[LU-1687] Unloading lustre modules and reloading again leaves MDS with an empty /proc/fs/lustre Created: 27/Jul/12  Updated: 19/Apr/19  Resolved: 06/Aug/12

Status: Resolved
Project: Lustre
Component/s: None
Affects Version/s: Lustre 2.1.2
Fix Version/s: None

Type: Bug Priority: Minor
Reporter: Jay Lan (Inactive) Assignee: Lai Siyao
Resolution: Not a Bug Votes: 0
Labels: None
Environment:

https://github.com/jlan/lustre-nas/tree/nas-2.1.2
sanity-quota test_32
mds: service337
oss1: service261
oss2: service262
client: service331, service332


Attachments: File nas-config.sh.rhel62.212     File nas-make.sh.rhel62.212     File sanity-quota.test_32.tgz    
Issue Links:
Related
Severity: 3
Rank (Obsolete): 6179

 Description   

The sanity-quota test_32 failed in my testing.
After modules were unloaded and reloaded, the mds was left with an empty /proc/fs/lustre/. No file or subdirs under that directories. I had to reboot the mds and the clients to get them back. There were no error messages on service337 (mds) about problems of unloading and loading modules.

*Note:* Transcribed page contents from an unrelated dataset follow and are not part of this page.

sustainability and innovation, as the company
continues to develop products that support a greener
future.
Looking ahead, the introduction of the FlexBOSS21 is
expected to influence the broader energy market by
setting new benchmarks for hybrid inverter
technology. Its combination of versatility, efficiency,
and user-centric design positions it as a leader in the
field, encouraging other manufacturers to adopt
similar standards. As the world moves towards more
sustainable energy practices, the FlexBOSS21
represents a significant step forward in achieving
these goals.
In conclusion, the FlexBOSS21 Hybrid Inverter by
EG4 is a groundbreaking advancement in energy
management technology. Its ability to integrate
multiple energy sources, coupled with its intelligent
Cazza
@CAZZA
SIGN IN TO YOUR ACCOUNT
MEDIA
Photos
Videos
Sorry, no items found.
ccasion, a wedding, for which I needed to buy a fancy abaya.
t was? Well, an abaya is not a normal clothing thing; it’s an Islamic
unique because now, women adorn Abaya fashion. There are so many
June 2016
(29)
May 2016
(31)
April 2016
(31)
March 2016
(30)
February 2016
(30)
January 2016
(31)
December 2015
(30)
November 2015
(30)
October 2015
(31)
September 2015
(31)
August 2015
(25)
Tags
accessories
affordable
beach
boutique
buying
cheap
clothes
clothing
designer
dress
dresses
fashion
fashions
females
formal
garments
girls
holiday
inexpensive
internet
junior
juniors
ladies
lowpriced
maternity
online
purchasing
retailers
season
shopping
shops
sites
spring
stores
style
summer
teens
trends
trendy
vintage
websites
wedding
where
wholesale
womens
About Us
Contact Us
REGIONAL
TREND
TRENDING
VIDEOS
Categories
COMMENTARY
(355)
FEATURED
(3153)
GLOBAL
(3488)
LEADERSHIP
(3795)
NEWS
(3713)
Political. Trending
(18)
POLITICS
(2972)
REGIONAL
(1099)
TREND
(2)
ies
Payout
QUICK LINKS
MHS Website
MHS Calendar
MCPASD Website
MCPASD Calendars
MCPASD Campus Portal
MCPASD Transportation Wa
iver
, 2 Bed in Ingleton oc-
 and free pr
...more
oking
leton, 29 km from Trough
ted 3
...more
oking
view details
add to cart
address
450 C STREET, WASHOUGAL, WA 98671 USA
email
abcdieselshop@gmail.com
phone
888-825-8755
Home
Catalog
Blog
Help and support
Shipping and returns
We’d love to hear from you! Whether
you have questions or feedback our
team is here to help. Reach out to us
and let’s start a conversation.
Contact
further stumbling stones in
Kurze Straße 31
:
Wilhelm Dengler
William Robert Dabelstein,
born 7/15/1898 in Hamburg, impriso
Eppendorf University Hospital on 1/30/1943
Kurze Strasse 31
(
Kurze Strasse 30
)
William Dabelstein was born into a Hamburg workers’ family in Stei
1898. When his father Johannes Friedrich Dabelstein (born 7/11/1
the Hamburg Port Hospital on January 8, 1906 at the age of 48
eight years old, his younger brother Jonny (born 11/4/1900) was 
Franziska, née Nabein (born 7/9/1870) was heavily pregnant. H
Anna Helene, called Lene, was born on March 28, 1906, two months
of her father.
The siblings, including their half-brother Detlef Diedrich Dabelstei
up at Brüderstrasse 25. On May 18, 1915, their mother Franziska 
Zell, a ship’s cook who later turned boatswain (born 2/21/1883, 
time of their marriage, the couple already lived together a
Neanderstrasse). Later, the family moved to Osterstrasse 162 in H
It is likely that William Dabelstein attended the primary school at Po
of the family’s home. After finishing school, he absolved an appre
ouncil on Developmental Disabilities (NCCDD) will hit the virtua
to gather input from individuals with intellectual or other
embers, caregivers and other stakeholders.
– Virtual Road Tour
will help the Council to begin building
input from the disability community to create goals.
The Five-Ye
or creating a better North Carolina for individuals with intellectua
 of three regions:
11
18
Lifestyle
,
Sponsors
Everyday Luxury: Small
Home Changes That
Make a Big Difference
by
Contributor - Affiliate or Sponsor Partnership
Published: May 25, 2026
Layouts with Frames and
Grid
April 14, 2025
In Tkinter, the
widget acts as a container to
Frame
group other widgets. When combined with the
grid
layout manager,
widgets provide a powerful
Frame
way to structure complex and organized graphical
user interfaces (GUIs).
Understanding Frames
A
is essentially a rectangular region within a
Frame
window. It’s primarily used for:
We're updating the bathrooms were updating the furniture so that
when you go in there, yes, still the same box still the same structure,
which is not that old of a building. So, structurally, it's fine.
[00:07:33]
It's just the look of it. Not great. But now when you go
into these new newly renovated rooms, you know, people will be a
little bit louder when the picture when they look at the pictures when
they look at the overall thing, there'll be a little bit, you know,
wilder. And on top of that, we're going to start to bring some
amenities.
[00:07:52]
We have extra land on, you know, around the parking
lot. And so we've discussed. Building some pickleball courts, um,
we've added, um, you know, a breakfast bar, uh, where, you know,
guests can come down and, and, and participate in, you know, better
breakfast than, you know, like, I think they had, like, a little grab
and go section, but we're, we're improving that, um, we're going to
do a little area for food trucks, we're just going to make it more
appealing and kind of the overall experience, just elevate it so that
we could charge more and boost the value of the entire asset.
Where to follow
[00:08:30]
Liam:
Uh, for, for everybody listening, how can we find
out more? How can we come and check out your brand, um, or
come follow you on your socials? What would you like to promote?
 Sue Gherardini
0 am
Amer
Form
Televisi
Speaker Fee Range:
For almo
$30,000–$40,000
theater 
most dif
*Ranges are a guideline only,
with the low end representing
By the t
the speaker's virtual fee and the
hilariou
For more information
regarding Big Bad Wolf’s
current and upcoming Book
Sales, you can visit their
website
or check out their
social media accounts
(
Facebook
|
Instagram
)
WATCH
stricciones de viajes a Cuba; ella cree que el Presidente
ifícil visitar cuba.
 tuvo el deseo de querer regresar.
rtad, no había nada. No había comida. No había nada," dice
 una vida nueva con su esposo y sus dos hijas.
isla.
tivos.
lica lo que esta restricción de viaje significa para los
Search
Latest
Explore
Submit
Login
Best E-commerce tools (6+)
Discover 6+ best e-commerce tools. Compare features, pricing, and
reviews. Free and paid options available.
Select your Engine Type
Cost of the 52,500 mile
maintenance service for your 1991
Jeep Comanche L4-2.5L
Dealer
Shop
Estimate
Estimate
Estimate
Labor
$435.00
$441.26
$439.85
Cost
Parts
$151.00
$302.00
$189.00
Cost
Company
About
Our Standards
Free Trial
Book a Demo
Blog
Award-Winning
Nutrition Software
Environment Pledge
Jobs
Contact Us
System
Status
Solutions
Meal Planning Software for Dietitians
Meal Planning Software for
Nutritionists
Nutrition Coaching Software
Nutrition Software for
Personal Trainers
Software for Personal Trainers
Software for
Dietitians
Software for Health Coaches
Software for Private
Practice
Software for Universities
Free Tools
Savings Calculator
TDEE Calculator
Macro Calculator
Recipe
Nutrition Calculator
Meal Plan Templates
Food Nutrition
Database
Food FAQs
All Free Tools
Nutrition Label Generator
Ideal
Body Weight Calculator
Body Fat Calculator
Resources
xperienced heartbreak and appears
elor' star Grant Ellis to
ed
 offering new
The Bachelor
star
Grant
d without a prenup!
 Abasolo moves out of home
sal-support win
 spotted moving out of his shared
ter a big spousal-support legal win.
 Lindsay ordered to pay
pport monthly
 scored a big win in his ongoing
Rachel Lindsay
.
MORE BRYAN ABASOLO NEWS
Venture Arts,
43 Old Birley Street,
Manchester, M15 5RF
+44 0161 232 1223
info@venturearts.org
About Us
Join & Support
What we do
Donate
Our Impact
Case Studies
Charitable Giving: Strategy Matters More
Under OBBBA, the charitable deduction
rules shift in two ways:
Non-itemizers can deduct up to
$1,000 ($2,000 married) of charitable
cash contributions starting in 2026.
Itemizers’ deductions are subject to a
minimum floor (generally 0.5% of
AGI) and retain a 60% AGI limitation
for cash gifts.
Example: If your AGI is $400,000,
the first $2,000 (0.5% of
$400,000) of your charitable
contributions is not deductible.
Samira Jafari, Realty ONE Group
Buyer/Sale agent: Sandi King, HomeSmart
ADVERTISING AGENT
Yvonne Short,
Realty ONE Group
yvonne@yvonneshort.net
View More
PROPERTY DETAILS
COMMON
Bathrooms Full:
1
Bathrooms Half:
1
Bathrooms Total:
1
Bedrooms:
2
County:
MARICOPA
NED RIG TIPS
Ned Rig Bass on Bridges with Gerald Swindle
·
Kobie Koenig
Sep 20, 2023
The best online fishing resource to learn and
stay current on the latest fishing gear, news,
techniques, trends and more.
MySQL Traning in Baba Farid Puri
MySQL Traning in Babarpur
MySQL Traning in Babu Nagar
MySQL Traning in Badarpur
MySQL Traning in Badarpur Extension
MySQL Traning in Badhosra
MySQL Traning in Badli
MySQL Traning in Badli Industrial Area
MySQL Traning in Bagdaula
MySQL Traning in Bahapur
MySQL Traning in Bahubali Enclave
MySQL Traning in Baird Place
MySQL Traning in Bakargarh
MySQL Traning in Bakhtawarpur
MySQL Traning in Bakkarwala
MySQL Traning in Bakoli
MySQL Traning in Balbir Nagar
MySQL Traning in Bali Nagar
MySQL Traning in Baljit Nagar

The problem is reproducible. Fortunately, we do not need to perform this sequence of operation on mds often.



 Comments   
Comment by Peter Jones [ 27/Jul/12 ]

Lai

Could you please look into this one?

Thanks

Peter

Comment by Lai Siyao [ 30/Jul/12 ]

I can't reproduce in my setup, I'll look more into debuglog and code to find the cause.

Comment by Jay Lan (Inactive) [ 30/Jul/12 ]

Fortunately I am still able to reproduce. Let me know what I can do to help debug this problem.

BTW, the source of our lustre source can be git cloned from
https://github.com/jlan/lustre-nas/commits/nas-2.1.2

Comment by Lai Siyao [ 31/Jul/12 ]

I can't build lustre against your git code because LUSTRE_KERNEL_VERSION is undefined. Git log shows it's removed in commit c2751b31e55518d1791cd5b87adc842f4fbbee83, could you help verify it? And if the code can be built on your system, could you output /proc/fs/lustre/version?

Comment by Jay Lan (Inactive) [ 31/Jul/12 ]

I checked again, the commit c2751b3 is in nas-2.1.2 branch. It was not removed or reversed.

service337 ~ # cat /proc/fs/lustre/version
lustre: 2.1.2
kernel: 2.6.32-220.4.1.el6.20120607.x86_64.lustre212
build: 2nasS_ofed154
service337 ~ #

I built the 2.6.32-220.4.1.el6 kernel with kernel_patches for el6 from the 2.1.2 branch. Your kernel can be named different. Also, I used 1.5.4.1 ofa_kernel modules.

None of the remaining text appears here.